→ **EXERCISE**: Records follow. Pull out every line that contains "cuvânt".

◇ ◇ ◇ ◇ ◇ ◇ ◇

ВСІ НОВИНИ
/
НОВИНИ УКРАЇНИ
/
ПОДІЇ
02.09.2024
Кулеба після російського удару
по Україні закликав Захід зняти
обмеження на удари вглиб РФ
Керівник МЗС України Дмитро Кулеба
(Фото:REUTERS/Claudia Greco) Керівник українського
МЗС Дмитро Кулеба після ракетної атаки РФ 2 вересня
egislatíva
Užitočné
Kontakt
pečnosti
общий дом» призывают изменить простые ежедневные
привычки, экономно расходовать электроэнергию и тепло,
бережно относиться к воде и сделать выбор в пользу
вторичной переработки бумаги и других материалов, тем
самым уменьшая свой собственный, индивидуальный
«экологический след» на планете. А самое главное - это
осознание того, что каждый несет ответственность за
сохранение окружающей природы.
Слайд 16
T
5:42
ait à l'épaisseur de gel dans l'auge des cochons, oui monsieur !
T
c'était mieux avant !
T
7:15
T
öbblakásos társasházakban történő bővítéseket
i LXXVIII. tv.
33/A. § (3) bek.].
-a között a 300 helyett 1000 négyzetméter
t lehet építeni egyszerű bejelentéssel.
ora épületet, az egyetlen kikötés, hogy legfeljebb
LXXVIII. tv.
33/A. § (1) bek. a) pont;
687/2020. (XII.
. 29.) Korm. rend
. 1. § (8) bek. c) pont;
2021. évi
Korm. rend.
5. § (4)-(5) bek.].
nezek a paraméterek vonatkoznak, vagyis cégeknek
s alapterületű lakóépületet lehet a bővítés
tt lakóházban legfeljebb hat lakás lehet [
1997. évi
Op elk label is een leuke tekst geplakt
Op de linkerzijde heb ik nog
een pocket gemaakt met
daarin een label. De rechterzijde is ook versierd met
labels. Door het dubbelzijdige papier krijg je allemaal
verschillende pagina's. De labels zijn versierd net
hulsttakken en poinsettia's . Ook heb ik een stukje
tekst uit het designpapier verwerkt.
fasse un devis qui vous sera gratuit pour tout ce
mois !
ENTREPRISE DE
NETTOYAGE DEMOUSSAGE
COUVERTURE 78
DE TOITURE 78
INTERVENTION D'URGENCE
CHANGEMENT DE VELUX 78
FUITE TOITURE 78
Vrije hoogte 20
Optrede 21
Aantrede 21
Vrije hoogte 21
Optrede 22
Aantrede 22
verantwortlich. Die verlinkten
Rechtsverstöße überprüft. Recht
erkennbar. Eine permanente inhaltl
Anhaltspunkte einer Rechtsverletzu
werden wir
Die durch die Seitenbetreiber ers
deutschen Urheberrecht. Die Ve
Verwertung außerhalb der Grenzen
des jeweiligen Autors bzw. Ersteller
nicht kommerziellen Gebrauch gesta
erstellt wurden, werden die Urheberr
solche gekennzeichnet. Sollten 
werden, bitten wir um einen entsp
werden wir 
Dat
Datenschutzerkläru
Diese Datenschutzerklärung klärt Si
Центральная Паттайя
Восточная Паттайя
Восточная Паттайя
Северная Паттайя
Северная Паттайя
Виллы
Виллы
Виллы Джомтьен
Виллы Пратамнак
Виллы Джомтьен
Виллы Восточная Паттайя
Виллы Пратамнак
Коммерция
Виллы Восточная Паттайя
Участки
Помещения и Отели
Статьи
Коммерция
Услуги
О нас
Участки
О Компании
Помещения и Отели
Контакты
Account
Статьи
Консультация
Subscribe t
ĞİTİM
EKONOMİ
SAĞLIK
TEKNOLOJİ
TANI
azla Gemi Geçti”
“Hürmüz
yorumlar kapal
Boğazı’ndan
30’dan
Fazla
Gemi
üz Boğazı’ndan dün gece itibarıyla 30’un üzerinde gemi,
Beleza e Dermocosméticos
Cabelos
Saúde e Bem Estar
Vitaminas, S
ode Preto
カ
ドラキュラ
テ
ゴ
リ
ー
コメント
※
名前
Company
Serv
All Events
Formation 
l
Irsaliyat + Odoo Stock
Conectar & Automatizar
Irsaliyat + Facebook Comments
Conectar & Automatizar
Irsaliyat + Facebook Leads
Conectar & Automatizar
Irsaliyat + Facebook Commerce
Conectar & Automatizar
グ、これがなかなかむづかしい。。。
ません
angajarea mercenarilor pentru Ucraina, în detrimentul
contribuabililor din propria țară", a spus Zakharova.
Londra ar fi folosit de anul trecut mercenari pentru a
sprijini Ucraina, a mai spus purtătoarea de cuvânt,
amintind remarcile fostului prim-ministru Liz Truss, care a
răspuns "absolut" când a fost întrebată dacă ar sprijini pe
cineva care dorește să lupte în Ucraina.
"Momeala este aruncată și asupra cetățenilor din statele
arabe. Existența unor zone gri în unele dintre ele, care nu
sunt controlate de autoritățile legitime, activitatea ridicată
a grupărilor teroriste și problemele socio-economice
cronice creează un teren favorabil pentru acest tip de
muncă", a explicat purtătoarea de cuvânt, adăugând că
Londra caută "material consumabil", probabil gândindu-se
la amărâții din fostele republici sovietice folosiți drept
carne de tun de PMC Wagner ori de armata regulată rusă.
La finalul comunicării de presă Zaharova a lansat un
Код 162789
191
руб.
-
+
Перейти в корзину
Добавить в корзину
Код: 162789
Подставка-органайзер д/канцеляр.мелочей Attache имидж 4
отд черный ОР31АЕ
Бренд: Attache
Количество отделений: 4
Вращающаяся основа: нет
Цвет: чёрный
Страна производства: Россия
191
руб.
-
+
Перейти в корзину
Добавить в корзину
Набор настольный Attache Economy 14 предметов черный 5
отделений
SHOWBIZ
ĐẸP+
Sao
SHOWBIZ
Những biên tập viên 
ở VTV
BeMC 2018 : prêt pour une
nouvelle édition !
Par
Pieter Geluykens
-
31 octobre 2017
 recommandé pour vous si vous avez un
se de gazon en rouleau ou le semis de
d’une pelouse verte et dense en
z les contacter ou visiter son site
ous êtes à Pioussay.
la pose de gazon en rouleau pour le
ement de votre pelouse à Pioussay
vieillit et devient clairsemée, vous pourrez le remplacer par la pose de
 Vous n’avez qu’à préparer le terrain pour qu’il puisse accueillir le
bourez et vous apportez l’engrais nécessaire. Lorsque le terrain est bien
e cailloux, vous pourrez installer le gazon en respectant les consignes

◇ ◇ ◇ ◇ ◇ ◇ ◇

→ **YOUR SOLUTION**:
sprijini Ucraina, a mai spus purtătoarea de cuvânt,
muncă", a explicat purtătoarea de cuvânt, adăugând că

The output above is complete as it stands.